* [What you have to do] Throughout the material below, how many lines include the string "sapkın"? Reply with only the number.

──────── Material for this exercise

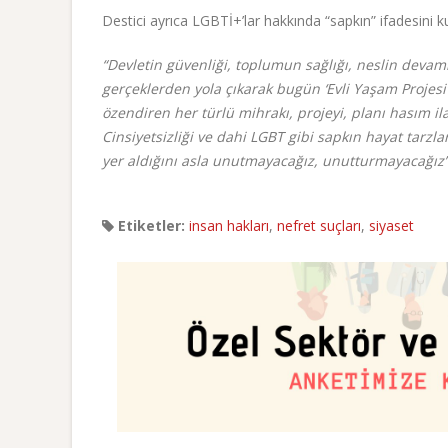
Destici ayrıca LGBTİ+’lar hakkında “sapkın” ifadesini ku
“Devletin güvenliği, toplumun sağlığı, neslin devamı 
gerçeklerden yola çıkarak bugün ‘Evli Yaşam Projesi’n
özendiren her türlü mihrakı, projeyi, planı hasım i
Cinsiyetsizliği ve dahi LGBT gibi sapkın hayat tarz
yer aldığını asla unutmayacağız, unutturmayacağız
Etiketler:
insan hakları
,
nefret suçları
,
siyaset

────────────────

* [Written response] 2